What you have seen with your eyes do not bring hastily to court, for what will you do in the end if your neighbor puts you to shame? Proverbs 25, verse 8.
My youngest daughter has moved out. We moved her to Colorado this past weekend, where she will work and go to school now. I got home Monday after a whirlwind drive up and back, and this morning is only the second back in Texas without her in it. Of course there were many tears in parting on Saturday night, some happy tears and some sad. She made this choice, and I respect her for it; she has wanted to move back to Colorado since we left there for Texas six years ago. It’s true that I wish she hadn’t, that I wish she had wanted to stay closer to North Texas, where we could spend more time together now that she’s an adult on her own. But if she had chosen to live life based on what I want instead of what she wants, well, that wouldn’t have been right. It would have been a half-life and a compulsion instead of independence.
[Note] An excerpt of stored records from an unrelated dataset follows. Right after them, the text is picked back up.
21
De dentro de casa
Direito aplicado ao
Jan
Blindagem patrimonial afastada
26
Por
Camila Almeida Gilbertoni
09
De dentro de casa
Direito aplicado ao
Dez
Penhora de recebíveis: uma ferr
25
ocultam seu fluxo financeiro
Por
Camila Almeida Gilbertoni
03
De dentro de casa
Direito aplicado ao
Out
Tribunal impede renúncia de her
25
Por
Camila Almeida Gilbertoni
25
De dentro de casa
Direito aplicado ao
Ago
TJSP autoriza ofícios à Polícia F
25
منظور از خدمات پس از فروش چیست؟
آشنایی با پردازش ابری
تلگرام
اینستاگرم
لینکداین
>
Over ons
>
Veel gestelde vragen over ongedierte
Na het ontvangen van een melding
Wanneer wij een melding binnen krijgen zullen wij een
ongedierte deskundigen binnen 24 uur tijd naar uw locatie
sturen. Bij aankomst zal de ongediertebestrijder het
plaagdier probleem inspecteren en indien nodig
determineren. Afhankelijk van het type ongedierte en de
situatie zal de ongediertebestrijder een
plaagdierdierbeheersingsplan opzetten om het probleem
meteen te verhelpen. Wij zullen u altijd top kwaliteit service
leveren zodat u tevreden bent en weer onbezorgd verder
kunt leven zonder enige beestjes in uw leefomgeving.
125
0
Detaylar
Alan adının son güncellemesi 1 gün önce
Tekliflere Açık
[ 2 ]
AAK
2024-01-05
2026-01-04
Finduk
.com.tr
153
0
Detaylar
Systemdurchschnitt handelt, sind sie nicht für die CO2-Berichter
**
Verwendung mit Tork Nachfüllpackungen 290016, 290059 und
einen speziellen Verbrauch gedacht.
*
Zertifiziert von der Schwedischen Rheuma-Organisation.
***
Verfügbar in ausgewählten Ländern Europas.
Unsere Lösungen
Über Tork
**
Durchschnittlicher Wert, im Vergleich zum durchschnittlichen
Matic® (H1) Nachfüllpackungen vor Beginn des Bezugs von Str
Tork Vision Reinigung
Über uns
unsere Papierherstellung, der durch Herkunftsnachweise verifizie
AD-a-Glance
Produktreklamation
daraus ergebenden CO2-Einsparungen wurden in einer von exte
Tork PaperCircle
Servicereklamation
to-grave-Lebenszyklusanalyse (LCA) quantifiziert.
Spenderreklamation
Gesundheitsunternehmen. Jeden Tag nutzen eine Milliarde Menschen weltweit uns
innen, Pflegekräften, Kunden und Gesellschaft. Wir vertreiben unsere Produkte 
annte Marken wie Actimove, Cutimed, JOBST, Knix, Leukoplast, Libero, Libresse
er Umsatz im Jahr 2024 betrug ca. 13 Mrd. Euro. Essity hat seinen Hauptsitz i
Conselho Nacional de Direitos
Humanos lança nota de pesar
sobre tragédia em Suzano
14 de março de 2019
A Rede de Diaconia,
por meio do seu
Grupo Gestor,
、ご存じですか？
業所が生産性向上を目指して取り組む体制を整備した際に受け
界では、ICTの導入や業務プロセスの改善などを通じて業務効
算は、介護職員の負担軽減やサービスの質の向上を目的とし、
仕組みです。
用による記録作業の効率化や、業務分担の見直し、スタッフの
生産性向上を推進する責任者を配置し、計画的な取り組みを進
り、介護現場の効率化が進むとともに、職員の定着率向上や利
She’s one of the more fiercely independent people I know, and I’m thankful for that because it’s a trait that will serve her well now that she’s on her own. She’s smart, resourceful, resilient, and very attractive; she can succeed anywhere she goes. At this point in her new life ‘back home’ I hope she remembers this verse. I hope she remembers it because this is a trying time for her, what with struggling to make ends meet, remaking old relationships and forging new ones, and learning her way around an old but newly strange place before the snow flies.
I hope she remembers the verse so that she is prudent with her words and doesn’t jump to conclusions. People will do you wrong, and people will wrong her there, especially if she is alone and vulnerable. When we are genuinely wronged, or when someone genuinely hurts us, we should seek redress, even if it is in the courts. When we aren’t wronged, when there is only perception and innuendo, it becomes more difficult. The verse cautions us to not do so in haste. When things happen, it is wise to let the effect and meaning of them sink in instead of rushing to judgment or rushing for judgment. All too often, we don’t see the big picture and that causes more trouble when we make hasty judgments.
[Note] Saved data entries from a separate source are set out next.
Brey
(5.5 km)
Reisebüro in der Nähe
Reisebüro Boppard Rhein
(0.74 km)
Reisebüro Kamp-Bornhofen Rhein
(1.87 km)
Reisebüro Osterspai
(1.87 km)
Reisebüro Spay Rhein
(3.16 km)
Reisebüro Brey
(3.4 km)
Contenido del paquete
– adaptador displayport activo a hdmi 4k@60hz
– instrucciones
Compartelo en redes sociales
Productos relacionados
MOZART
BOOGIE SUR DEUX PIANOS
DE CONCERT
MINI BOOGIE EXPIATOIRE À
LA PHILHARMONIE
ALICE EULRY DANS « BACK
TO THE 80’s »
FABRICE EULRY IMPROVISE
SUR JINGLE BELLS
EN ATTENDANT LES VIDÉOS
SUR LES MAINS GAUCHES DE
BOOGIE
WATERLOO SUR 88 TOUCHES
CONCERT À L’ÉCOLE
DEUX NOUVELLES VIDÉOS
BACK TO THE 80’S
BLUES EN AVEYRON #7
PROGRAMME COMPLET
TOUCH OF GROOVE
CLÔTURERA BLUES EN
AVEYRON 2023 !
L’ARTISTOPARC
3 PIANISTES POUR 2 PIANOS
Take a couple of my friends from online. I got de-friended again, but also blocked this time and I still don’t know why. Several of my acquaintances were having an online discussion on someone’s page and brought my name into the mix. I didn’t even know about it until I went to the friend’s page. When I saw my name I posted “please leave me out of it.” I didn’t think it was inappropriate; maybe I should have just let it slide instead. Anyway, it started a series of other discussions (which I did stay out of) and a bunch of drama that ended in my being blocked. The callous part of me says “no big deal and no big loss” but they were my friends and I don’t know why it happened. I can honestly say I didn’t instigate or give them cause to do so, but it bothers me to not know. It would be very easy to speculate as to why it happened, and to pass judgment and move on in anger.
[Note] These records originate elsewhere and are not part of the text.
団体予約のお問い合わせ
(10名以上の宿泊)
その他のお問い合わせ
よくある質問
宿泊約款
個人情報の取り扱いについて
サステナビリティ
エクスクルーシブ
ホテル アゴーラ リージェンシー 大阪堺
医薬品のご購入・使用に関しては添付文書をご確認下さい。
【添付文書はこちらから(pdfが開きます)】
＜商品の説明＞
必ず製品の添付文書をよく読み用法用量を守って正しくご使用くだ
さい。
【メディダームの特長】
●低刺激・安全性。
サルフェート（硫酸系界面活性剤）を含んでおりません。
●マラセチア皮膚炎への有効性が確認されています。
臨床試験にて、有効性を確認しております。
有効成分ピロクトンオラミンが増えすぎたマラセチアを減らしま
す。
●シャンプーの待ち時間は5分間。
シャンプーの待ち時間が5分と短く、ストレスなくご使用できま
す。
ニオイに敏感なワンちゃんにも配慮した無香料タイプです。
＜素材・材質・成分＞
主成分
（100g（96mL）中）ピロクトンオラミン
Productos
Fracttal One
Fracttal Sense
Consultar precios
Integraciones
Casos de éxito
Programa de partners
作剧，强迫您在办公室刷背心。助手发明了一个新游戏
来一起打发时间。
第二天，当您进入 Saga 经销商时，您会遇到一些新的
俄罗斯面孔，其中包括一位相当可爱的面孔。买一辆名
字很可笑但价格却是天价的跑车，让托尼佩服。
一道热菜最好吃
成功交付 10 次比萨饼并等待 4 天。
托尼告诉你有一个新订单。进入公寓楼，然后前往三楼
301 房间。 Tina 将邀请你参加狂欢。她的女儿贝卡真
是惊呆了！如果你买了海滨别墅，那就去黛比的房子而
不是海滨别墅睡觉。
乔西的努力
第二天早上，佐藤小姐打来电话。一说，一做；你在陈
It would also be wrong, un-Christian, and inappropriate. The better approach, I see, is to sit back and watch, and to not rush to judgment. God doesn’t rush to judgment; why should I? I’m sure my friends had good reason for what they did. I’ll trust that God leads them as He does and that things generally work out for the best anyway.
I’ll trust that for Youngest Daughter as well. I hope she heeds the words of the verse, just as I hope she carves out some private time for her and God in His Word at this time. When times get tough – and they will – I know she’ll find strength and comfort in that. Absorbing His Word builds patience and wisdom. It helps us to be shrewd and discerning instead of reactionary and emotional. She’s moved out and is moving on. Moving in His direction will never lead her wrong.